## Dataset
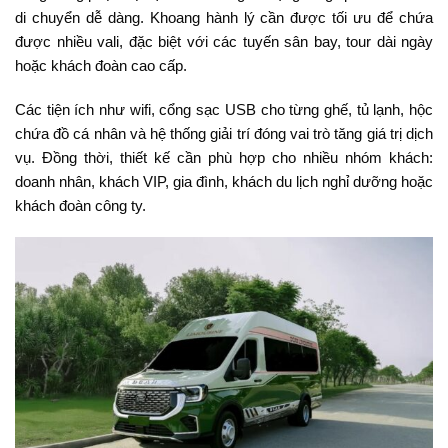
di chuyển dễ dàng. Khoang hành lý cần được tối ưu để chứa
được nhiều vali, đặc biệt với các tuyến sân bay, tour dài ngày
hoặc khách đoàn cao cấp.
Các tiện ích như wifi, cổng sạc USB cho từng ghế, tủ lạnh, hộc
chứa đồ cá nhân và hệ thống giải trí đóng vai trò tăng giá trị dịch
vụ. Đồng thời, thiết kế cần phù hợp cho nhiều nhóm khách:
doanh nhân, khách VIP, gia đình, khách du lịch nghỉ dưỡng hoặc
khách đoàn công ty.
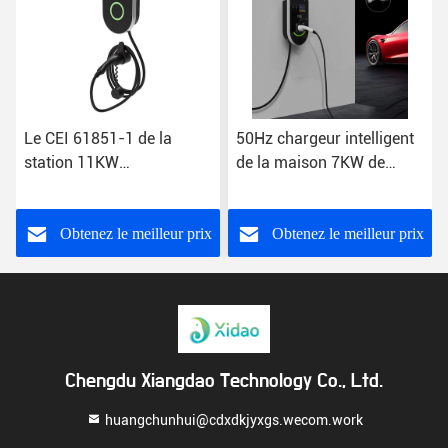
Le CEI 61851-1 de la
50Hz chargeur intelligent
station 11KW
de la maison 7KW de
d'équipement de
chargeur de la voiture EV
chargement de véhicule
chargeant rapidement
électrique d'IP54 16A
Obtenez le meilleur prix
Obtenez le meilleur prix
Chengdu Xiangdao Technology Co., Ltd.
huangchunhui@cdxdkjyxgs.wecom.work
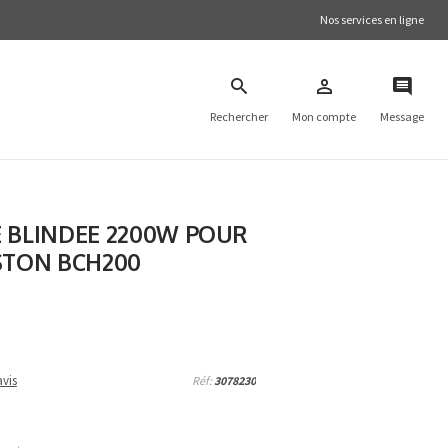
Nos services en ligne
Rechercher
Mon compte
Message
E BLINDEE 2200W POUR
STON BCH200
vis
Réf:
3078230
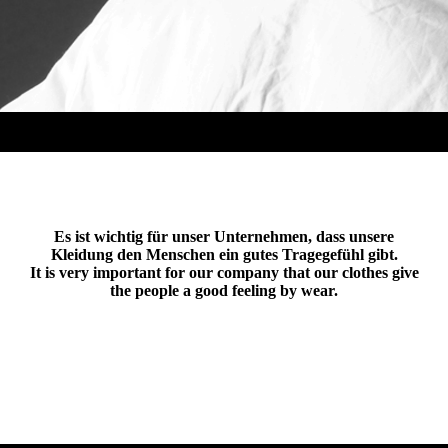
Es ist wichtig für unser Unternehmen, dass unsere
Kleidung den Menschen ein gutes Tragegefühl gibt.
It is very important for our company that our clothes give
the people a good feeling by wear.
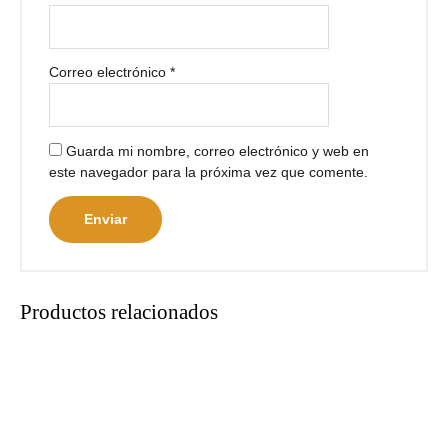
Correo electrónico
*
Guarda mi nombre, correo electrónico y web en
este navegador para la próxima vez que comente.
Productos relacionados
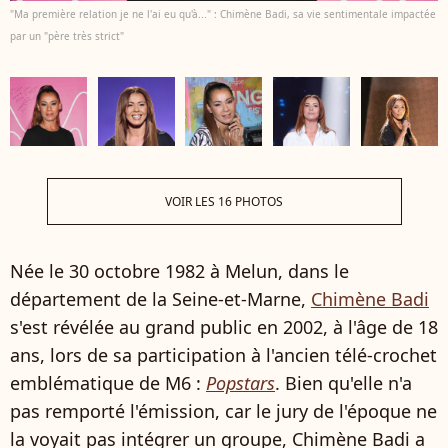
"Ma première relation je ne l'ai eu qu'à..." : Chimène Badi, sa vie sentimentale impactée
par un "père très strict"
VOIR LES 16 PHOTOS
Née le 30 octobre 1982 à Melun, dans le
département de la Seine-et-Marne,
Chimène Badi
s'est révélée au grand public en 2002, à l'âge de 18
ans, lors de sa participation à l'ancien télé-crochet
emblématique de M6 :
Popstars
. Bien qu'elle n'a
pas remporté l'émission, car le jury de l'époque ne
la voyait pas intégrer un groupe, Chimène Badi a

--

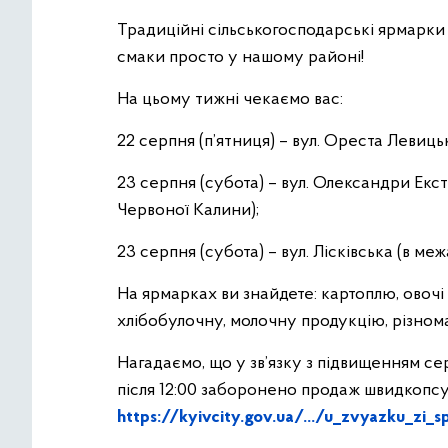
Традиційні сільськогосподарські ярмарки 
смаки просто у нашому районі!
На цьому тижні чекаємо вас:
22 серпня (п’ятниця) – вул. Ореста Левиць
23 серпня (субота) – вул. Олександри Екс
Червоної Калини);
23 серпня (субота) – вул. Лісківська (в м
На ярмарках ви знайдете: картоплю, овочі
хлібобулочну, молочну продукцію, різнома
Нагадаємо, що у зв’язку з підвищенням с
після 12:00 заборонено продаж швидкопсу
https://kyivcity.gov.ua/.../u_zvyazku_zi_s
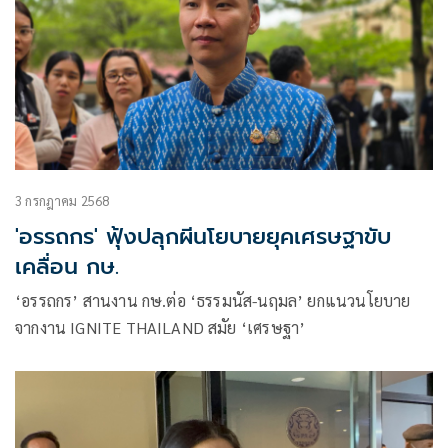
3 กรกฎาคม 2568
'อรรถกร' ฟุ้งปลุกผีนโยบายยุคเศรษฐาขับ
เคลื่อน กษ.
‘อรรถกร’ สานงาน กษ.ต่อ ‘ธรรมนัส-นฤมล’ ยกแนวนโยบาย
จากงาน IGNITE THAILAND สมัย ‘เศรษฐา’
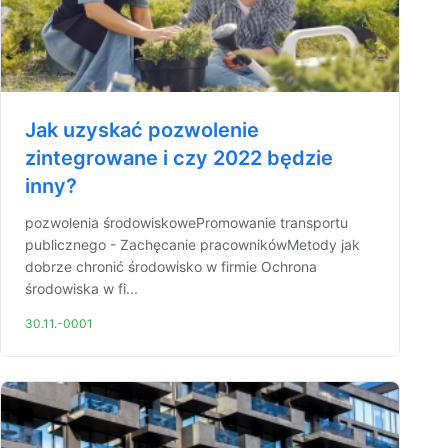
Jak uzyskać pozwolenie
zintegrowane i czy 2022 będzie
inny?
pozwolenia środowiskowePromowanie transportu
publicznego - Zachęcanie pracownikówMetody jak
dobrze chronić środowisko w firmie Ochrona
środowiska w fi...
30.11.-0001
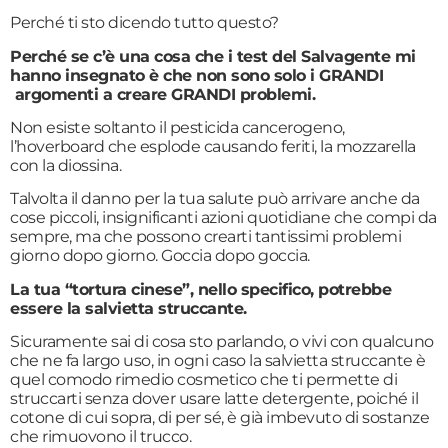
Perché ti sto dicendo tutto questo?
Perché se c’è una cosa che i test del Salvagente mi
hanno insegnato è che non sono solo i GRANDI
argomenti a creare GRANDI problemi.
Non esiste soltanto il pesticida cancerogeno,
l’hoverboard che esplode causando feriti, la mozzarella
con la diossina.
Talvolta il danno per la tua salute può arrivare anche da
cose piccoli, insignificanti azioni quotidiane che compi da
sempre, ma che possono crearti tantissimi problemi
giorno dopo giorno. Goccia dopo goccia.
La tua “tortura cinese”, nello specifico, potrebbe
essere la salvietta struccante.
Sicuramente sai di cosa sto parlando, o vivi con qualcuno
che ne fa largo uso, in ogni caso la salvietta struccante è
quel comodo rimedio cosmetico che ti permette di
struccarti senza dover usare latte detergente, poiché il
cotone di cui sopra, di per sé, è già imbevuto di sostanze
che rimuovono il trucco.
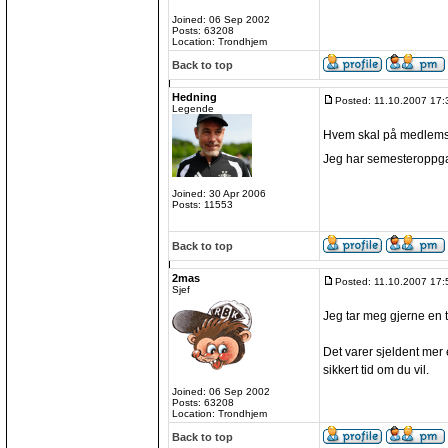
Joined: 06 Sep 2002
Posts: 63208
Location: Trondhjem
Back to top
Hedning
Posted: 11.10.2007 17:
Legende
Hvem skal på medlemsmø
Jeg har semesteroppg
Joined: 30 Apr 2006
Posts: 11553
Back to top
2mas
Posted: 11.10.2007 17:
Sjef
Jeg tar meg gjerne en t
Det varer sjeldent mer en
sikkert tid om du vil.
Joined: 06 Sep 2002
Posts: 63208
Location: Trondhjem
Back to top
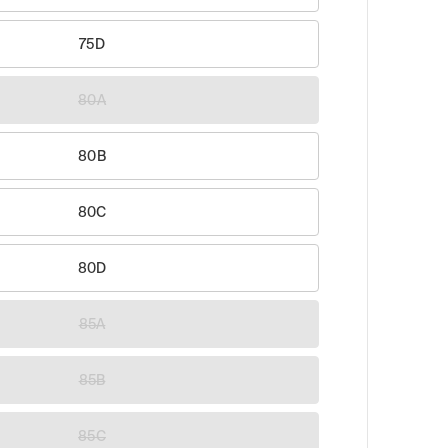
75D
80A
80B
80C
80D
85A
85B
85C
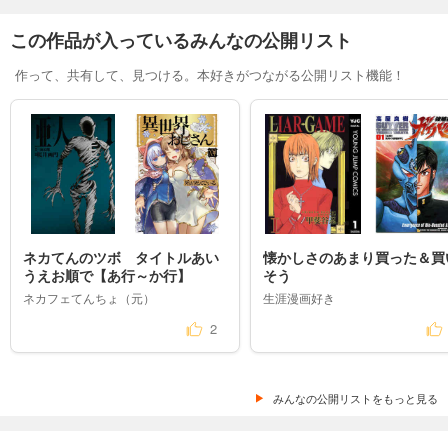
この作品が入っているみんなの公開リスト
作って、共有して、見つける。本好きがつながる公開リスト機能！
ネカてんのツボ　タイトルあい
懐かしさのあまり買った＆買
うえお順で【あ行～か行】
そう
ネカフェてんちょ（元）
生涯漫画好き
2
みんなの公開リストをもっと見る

...

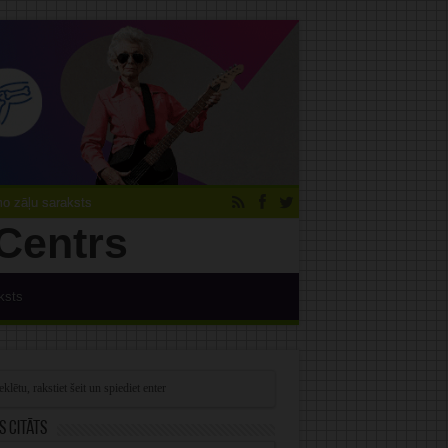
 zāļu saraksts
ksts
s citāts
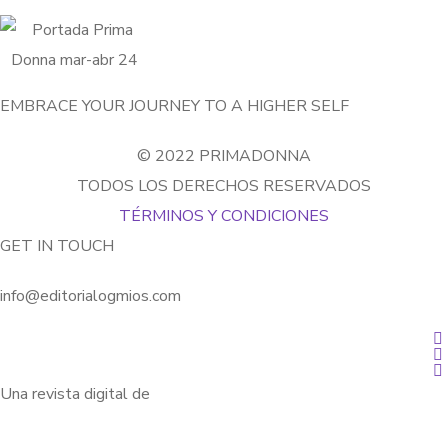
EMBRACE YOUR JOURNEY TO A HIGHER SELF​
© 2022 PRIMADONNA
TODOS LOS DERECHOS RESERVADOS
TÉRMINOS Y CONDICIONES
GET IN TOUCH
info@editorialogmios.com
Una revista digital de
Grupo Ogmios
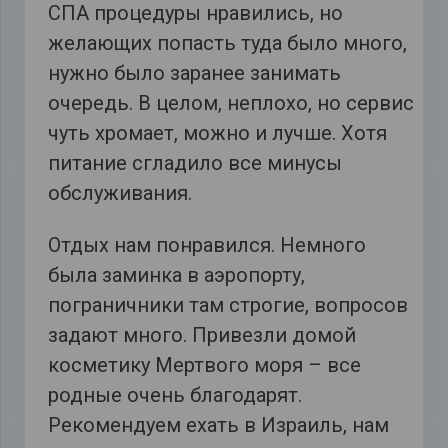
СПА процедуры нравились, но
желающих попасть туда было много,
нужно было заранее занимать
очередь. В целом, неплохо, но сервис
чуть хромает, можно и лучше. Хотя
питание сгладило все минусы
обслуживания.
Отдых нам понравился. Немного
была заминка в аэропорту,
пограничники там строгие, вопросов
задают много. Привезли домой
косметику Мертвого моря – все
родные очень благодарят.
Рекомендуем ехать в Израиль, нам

## Task goal
Reproduce every line in the records above that contains the word "nhân".

## Written solution
chứa đồ cá nhân và hệ thống giải trí đóng vai trò tăng giá trị dịch
doanh nhân, khách VIP, gia đình, khách du lịch nghỉ dưỡng hoặc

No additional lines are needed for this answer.